[TASK DIRECTIONS]: Scan the lines below; pull out those with "Series".

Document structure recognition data

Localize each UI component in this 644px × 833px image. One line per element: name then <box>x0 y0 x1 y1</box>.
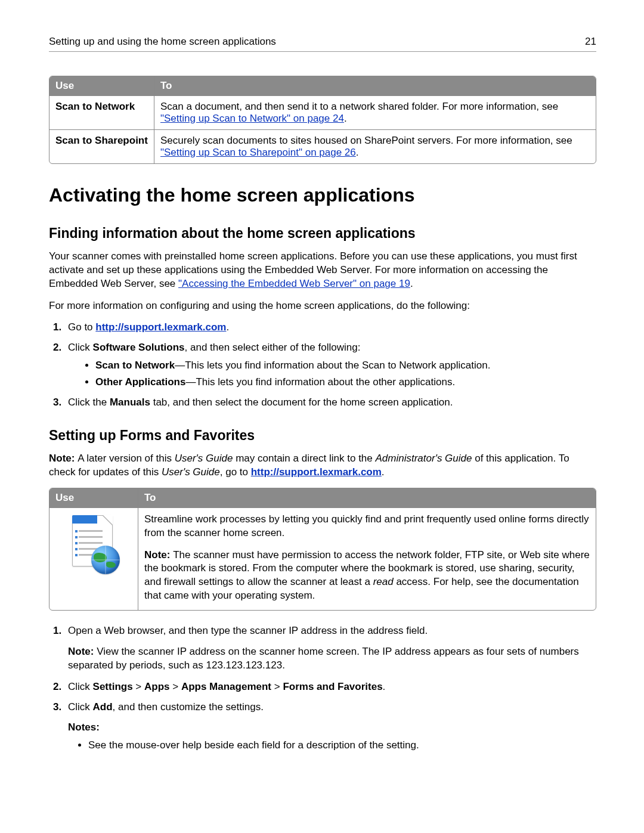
notes-bullets: See the mouse-over help beside each fiel… <box>68 739 596 751</box>
running-header: Setting up and using the home screen app… <box>49 36 596 52</box>
more-info-paragraph: For more information on configuring and … <box>49 299 596 313</box>
col-use: Use <box>49 488 138 507</box>
scan-sharepoint-link[interactable]: "Setting up Scan to Sharepoint" on page … <box>160 147 356 158</box>
row-to: Scan a document, and then send it to a n… <box>154 95 596 129</box>
finding-steps: Go to http://support.lexmark.com. Click … <box>49 321 596 408</box>
col-to: To <box>138 488 596 507</box>
col-to: To <box>154 76 596 95</box>
table-row: Scan to Sharepoint Securely scan documen… <box>49 129 596 163</box>
header-title: Setting up and using the home screen app… <box>49 36 276 48</box>
row-to: Securely scan documents to sites housed … <box>154 129 596 163</box>
row-use: Scan to Sharepoint <box>49 129 154 163</box>
bullet-other-apps: Other Applications—This lets you find in… <box>95 376 596 388</box>
note-version: Note: A later version of this User's Gui… <box>49 452 596 479</box>
scan-network-link[interactable]: "Setting up Scan to Network" on page 24 <box>160 113 344 124</box>
forms-desc: Streamline work processes by letting you… <box>138 507 596 611</box>
notes-label: Notes: <box>68 721 596 733</box>
step-1: Go to http://support.lexmark.com. <box>64 321 596 333</box>
section-finding-info: Finding information about the home scree… <box>49 225 596 241</box>
step-3: Click the Manuals tab, and then select t… <box>64 397 596 408</box>
setup-step-2: Click Settings > Apps > Apps Management … <box>64 681 596 693</box>
ews-link[interactable]: "Accessing the Embedded Web Server" on p… <box>178 278 410 289</box>
row-use: Scan to Network <box>49 95 154 129</box>
globe-icon <box>91 546 120 574</box>
section-forms-favorites: Setting up Forms and Favorites <box>49 428 596 444</box>
page-number: 21 <box>585 36 596 48</box>
setup-steps: Open a Web browser, and then type the sc… <box>49 625 596 751</box>
support-url[interactable]: http://support.lexmark.com <box>95 321 226 333</box>
step-2-bullets: Scan to Network—This lets you find infor… <box>68 360 596 388</box>
forms-table: Use To Stream <box>49 488 596 611</box>
bullet-scan-network: Scan to Network—This lets you find infor… <box>95 360 596 371</box>
setup-step-3: Click Add, and then customize the settin… <box>64 701 596 751</box>
setup-step-1: Open a Web browser, and then type the sc… <box>64 625 596 673</box>
page-title: Activating the home screen applications <box>49 184 596 206</box>
step-2: Click Software Solutions, and then selec… <box>64 342 596 388</box>
step-1-note: Note: View the scanner IP address on the… <box>68 645 596 673</box>
scan-apps-table: Use To Scan to Network Scan a document, … <box>49 76 596 164</box>
support-url-2[interactable]: http://support.lexmark.com <box>251 466 382 478</box>
table-row: Scan to Network Scan a document, and the… <box>49 95 596 129</box>
forms-favorites-icon <box>70 515 117 572</box>
intro-paragraph: Your scanner comes with preinstalled hom… <box>49 250 596 291</box>
notes-bullet-1: See the mouse-over help beside each fiel… <box>88 739 596 751</box>
col-use: Use <box>49 76 154 95</box>
forms-icon-cell <box>49 507 138 611</box>
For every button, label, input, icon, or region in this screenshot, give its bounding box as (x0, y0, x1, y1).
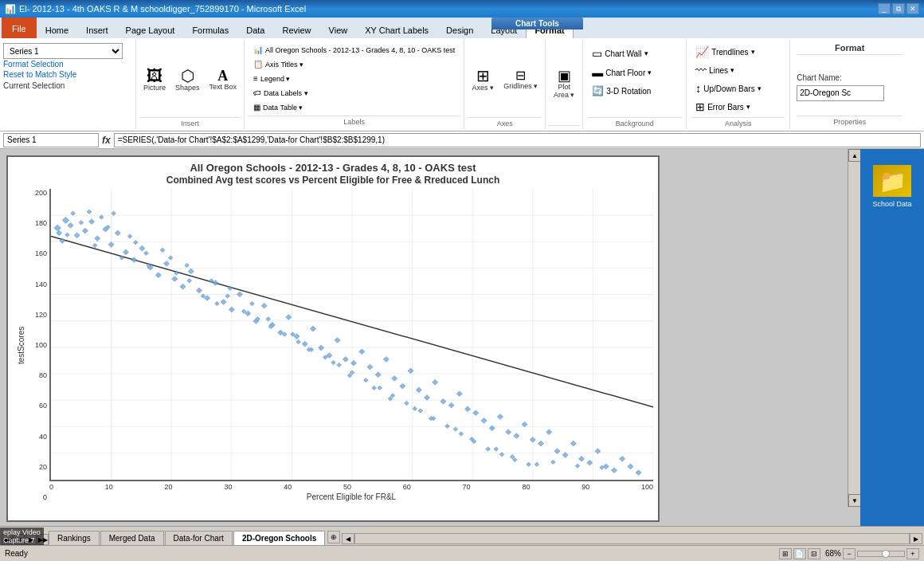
properties-section: Format Chart Name: Properties (789, 40, 909, 129)
plot-label (549, 125, 579, 128)
tab-formulas[interactable]: Formulas (183, 21, 237, 38)
svg-rect-45 (221, 299, 226, 304)
svg-rect-60 (343, 357, 348, 363)
plot-area-button[interactable]: ▣ PlotArea ▾ (549, 65, 579, 102)
formula-input[interactable] (114, 133, 921, 147)
tab-2d-oregon[interactable]: 2D-Oregon Schools (233, 531, 325, 545)
analysis-label: Analysis (691, 117, 785, 128)
error-bars-button[interactable]: ⊞ Error Bars ▾ (691, 98, 785, 116)
zoom-in-button[interactable]: + (906, 548, 919, 559)
chart-name-input[interactable] (797, 85, 884, 101)
page-break-view-button[interactable]: ⊟ (808, 548, 820, 559)
chart-wall-button[interactable]: ▭ Chart Wall ▾ (588, 45, 681, 62)
svg-rect-24 (68, 222, 73, 228)
tab-data[interactable]: Data (237, 21, 273, 38)
svg-rect-71 (433, 379, 438, 385)
legend-button[interactable]: ≡ Legend ▾ (249, 72, 459, 85)
svg-rect-73 (448, 402, 454, 408)
trendline-button[interactable]: 📈 Trendlines ▾ (691, 43, 785, 61)
svg-rect-57 (319, 345, 324, 351)
labels-section: 📊 All Oregon Schools - 2012-13 - Grades … (244, 40, 464, 129)
svg-rect-154 (494, 447, 499, 451)
desktop-icon-label: School Data (872, 200, 911, 208)
svg-rect-138 (168, 256, 173, 260)
text-box-button[interactable]: A Text Box (206, 65, 241, 94)
svg-rect-85 (546, 430, 552, 435)
svg-rect-136 (127, 234, 132, 238)
vertical-scrollbar[interactable]: ▲ ▼ (848, 149, 860, 507)
name-box[interactable] (3, 133, 99, 147)
up-down-bars-button[interactable]: ↕ Up/Down Bars ▾ (691, 80, 785, 97)
main-area: All Oregon Schools - 2012-13 - Grades 4,… (0, 149, 924, 526)
tab-merged-data[interactable]: Merged Data (100, 531, 164, 545)
data-table-button[interactable]: ▦ Data Table ▾ (249, 100, 459, 114)
scroll-left-button[interactable]: ◀ (342, 533, 354, 544)
tab-insert[interactable]: Insert (77, 21, 117, 38)
tab-design[interactable]: Design (437, 21, 482, 38)
svg-rect-133 (87, 210, 92, 214)
selection-dropdown[interactable]: Series 1 (3, 43, 123, 59)
svg-rect-23 (57, 230, 62, 236)
background-label: Background (588, 117, 681, 128)
svg-rect-98 (79, 221, 84, 225)
svg-rect-78 (489, 426, 495, 431)
svg-rect-108 (215, 301, 220, 305)
rotation-3d-button[interactable]: 🔄 3-D Rotation (588, 83, 681, 99)
y-axis-label: testScores (13, 189, 27, 501)
data-labels-button[interactable]: 🏷 Data Labels ▾ (249, 86, 459, 100)
svg-rect-62 (359, 349, 365, 355)
tab-view[interactable]: View (320, 21, 357, 38)
axes-label: Axes (468, 117, 542, 128)
svg-rect-150 (413, 406, 417, 410)
lines-button[interactable]: 〰 Lines ▾ (691, 61, 785, 79)
tab-review[interactable]: Review (273, 21, 319, 38)
svg-rect-28 (88, 219, 94, 225)
close-button[interactable]: ✕ (906, 3, 919, 14)
insert-worksheet-button[interactable]: ⊕ (327, 531, 340, 543)
format-selection-link[interactable]: Format Selection (3, 59, 132, 69)
ribbon: Series 1 Format Selection Reset to Match… (0, 38, 924, 131)
current-selection-section: Series 1 Format Selection Reset to Match… (0, 40, 135, 129)
axes-button[interactable]: ⊞ Axes ▾ (468, 65, 498, 95)
zoom-slider[interactable] (857, 551, 905, 557)
svg-rect-40 (180, 284, 186, 289)
page-layout-view-button[interactable]: 📄 (793, 548, 806, 559)
scroll-thumb (354, 533, 910, 544)
chart-floor-button[interactable]: ▬ Chart Floor ▾ (588, 64, 681, 81)
tab-data-for-chart[interactable]: Data-for Chart (165, 531, 233, 545)
chart-title-button[interactable]: 📊 All Oregon Schools - 2012-13 - Grades … (249, 43, 459, 57)
tab-page-layout[interactable]: Page Layout (117, 21, 184, 38)
chart-container[interactable]: All Oregon Schools - 2012-13 - Grades 4,… (6, 155, 660, 522)
tab-rankings[interactable]: Rankings (49, 531, 100, 545)
svg-rect-125 (445, 424, 450, 428)
ribbon-tab-bar: File Home Insert Page Layout Formulas Da… (0, 18, 924, 38)
properties-label: Properties (797, 116, 902, 126)
svg-rect-81 (514, 434, 519, 439)
svg-rect-72 (440, 398, 446, 404)
horizontal-scrollbar[interactable]: ◀ ▶ (342, 532, 922, 545)
desktop-icon[interactable]: 📁 School Data (872, 165, 911, 208)
tab-home[interactable]: Home (37, 21, 77, 38)
scroll-up-button[interactable]: ▲ (848, 149, 860, 162)
svg-rect-94 (620, 456, 625, 461)
svg-rect-123 (418, 409, 423, 413)
svg-rect-114 (296, 339, 301, 343)
normal-view-button[interactable]: ⊞ (779, 548, 792, 559)
minimize-button[interactable]: _ (878, 3, 891, 14)
scroll-right-button[interactable]: ▶ (910, 533, 922, 544)
zoom-out-button[interactable]: − (843, 548, 855, 559)
sheet-tab-bar: ◀◀ ◀ ▶ ▶▶ Rankings Merged Data Data-for … (0, 526, 924, 545)
axis-titles-button[interactable]: 📋 Axis Titles ▾ (249, 57, 459, 71)
tab-file[interactable]: File (2, 18, 37, 38)
gridlines-button[interactable]: ⊟ Gridlines ▾ (499, 66, 542, 93)
scroll-down-button[interactable]: ▼ (848, 494, 860, 507)
picture-button[interactable]: 🖼 Picture (139, 65, 170, 95)
shapes-button[interactable]: ⬡ Shapes (171, 65, 204, 95)
svg-rect-33 (123, 249, 128, 255)
svg-rect-70 (424, 395, 429, 401)
svg-rect-65 (383, 357, 389, 363)
restore-button[interactable]: ⧉ (892, 3, 905, 14)
svg-rect-146 (331, 360, 336, 364)
tab-xy-chart[interactable]: XY Chart Labels (356, 21, 437, 38)
reset-match-style-link[interactable]: Reset to Match Style (3, 69, 132, 80)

[SOLUTION FOR THIS PROBLEM]:
selection-dropdown[interactable]: Series 1 (3, 43, 123, 59)
ribbon: Series 1 Format Selection Reset to Match… (0, 38, 924, 131)
current-selection-section: Series 1 Format Selection Reset to Match… (0, 40, 135, 129)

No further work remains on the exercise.